Brilliant Black BN
- Names: IUPAC name Tetrasodium (6Z)-4-acetamido-5-oxo-6-[[7-sulfonato-4-(4-sulfonatophenyl)azo-1-naphthyl]hydrazono]naphthalene-1,7-disulfonate

Identifiers
- CAS Number: 2519-30-4;
- 3D model (JSmol): Interactive image;
- ChemSpider: 21159661;
- ECHA InfoCard: 100.017.951
- EC Number: 219-746-5;
- E number: E151 (colours)
- PubChem CID: 5359750;
- UNII: 2WPR32U0CP;
- CompTox Dashboard (EPA): DTXSID2020183 ;

Properties
- Chemical formula: C_{28}H_{17}N_{5}Na_{4}O_{14}S_{4}
- Molar mass: 867.66 g·mol^{−1}

= Brilliant Black BN =

Brilliant Black BN (also known as Brilliant Black PN, Brilliant Black A, Black PN, Food Black 1, Naphthol Black, C.I. Food Black 1, or C.I. 28440) is a synthetic black diazo dye. It is soluble in water. It usually comes as tetrasodium salt. It has the appearance of solid, fine powder or granules.
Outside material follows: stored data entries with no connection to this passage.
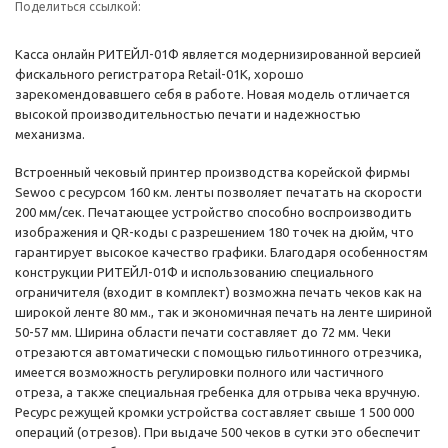
Поделиться ссылкой:
Касса онлайн РИТЕЙЛ-01Ф является модернизированной версией
фискального регистратора Retail-01K, хорошо
зарекомендовавшего себя в работе. Новая модель отличается
высокой производительностью печати и надежностью
механизма.
Встроенный чековый принтер производства корейской фирмы
Sewoo с ресурсом 160 км. ленты позволяет печатать на скорости
200 мм/сек. Печатающее устройство способно воспроизводить
изображения и QR-коды с разрешением 180 точек на дюйм, что
гарантирует высокое качество графики. Благодаря особенностям
конструкции РИТЕЙЛ-01Ф и использованию специального
ограничителя (входит в комплект) возможна печать чеков как на
широкой ленте 80 мм., так и экономичная печать на ленте шириной
50-57 мм. Ширина области печати составляет до 72 мм. Чеки
отрезаются автоматически с помощью гильотинного отрезчика,
имеется возможность регулировки полного или частичного
отреза, а также специальная гребенка для отрыва чека вручную.
Ресурс режущей кромки устройства составляет свыше 1 500 000
операций (отрезов). При выдаче 500 чеков в сутки это обеспечит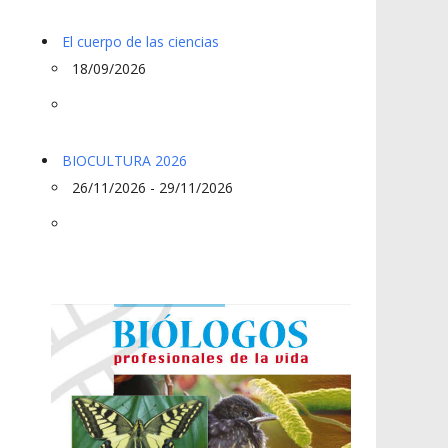
El cuerpo de las ciencias
18/09/2026
BIOCULTURA 2026
26/11/2026 - 29/11/2026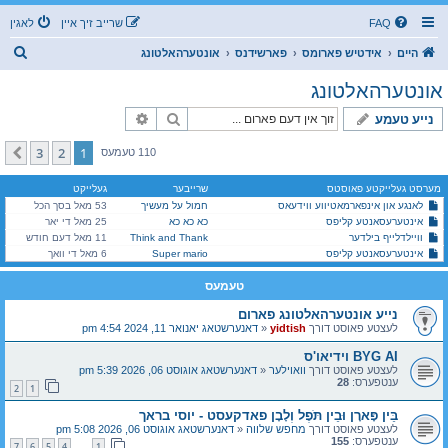
FAQ
שרייב זיך איין
לאגין
ז
היים
אידטיש פארומס
פארשידנס
אונטערהאלטונג
ו
אונטערהאלטונג
ך
זוך
פארגעשריטענע זוך
נייע טעמע
3
2
1
קומענדיגע
110 טעמעס
מערסט געלייקטע פאוסטס
שרייבער
געלייקט
לאנגע און אינפארמאטיווע ווידעאס
חמול על מעשיך
53 מאל בסך הכל
אינטערעסאנטע קליפס
כא כא כא
25 מאל די יאר
וויילדלייף בילדער
Think and Thank
11 מאל דעם חודש
אינטערעסאנטע קליפס
Super mario
6 מאל די וואך
טעמעס
נייע אונטערהאלטונג פארום
לעצטע פאוסט דורך
yidtish
«
דאנערשטאג יאנואר 11, 2024 4:54 pm
BYG AI וידיאו'ס
לעצטע פאוסט דורך
וואוילער
«
דאנערשטאג אוגוסט 06, 2026 5:39 pm
ענטפערס:
28
2
1
בֵּין פָּארָן וּבֵין תֹּפֶל וְלָבָן פאדקעסט - יוסי בראך
לעצטע פאוסט דורך
מחפש שלווה
«
דאנערשטאג אוגוסט 06, 2026 5:08 pm
ענטפערס:
155
7
6
5
4
1
…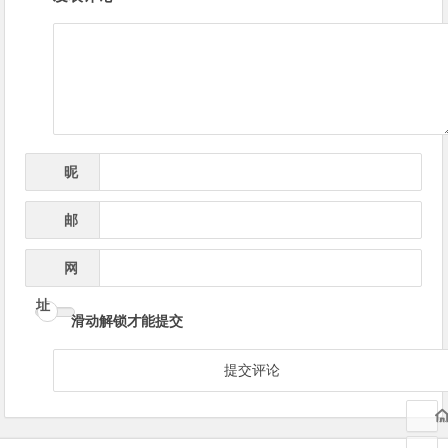
章
导
航
昵
*
称
邮
*
箱
网
址
滑动解锁才能提交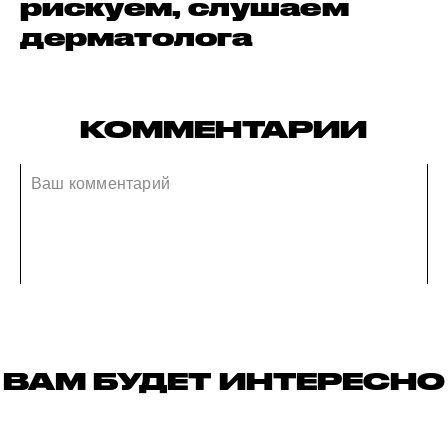
рискуем, слушаем
дерматолога
КОММЕНТАРИИ
ВАМ БУДЕТ ИНТЕРЕСНО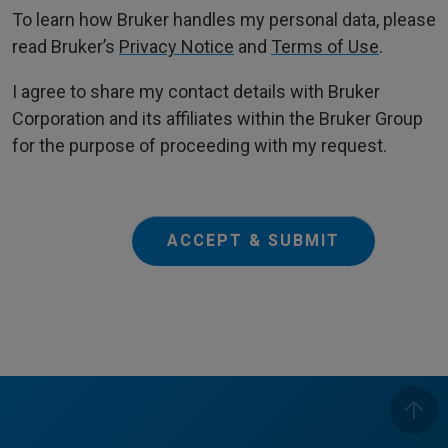
To learn how Bruker handles my personal data, please
read Bruker’s
Privacy Notice
and
Terms of Use
.
I agree to share my contact details with Bruker
Corporation and its affiliates within the Bruker Group
for the purpose of proceeding with my request.
ACCEPT & SUBMIT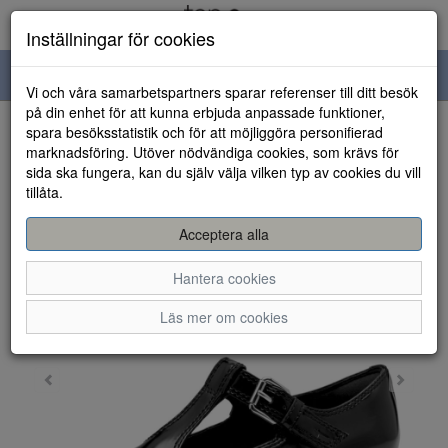
Inställningar för cookies
Toggle
Vi och våra samarbetspartners sparar referenser till ditt besök
navigation
på din enhet för att kunna erbjuda anpassade funktioner,
spara besöksstatistik och för att möjliggöra personifierad
HEM
marknadsföring. Utöver nödvändiga cookies, som krävs för
sida ska fungera, kan du själv välja vilken typ av cookies du vill
tillåta.
Acceptera alla
Hantera cookies
Läs mer om cookies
Calcium and potassium salts are known as well.

When used as a food dye, its E number is E151. It is used in food decorations and coatings, desserts, sweets, ice cream, mustard, red fruit jams, soft drinks, flavored milk drinks, fish paste, lumpfish caviar and other foods. Brilliant Black BN is used for staining animal by-products in category 2.

Brilliant Black BN is approved in the European Union. It has been banned in the United States and Japan. Brilliant Black BN was banned in Norway until 2001 when it was unbanned due to trade relationships with other countries.